> Work task: In your copy, each record should read exactly as it does below, and no pictures should be present.

> Material provided:
————————

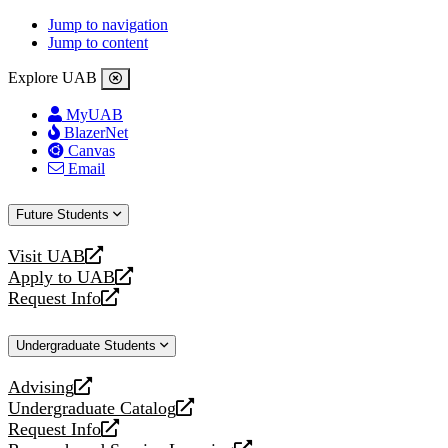
Jump to navigation
Jump to content
Explore UAB
MyUAB
BlazerNet
Canvas
Email
Future Students
Visit UAB
opens
Apply to UAB
a
opens
Request Info
new
a
opens
website
new
a
Undergraduate Students
website
new
website
Advising
opens
Undergraduate Catalog
a
opens
Request Info
new
a
opens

————————

> Solution below:
Jump to navigation
Jump to content
Explore UAB
MyUAB
BlazerNet
Canvas
Email
Future Students
Visit UAB
opens
Apply to UAB
a
opens
Request Info
new
a
opens
website
new
a
Undergraduate Students
website
new
website
Advising
opens
Undergraduate Catalog
a
opens
Request Info
new
a
opens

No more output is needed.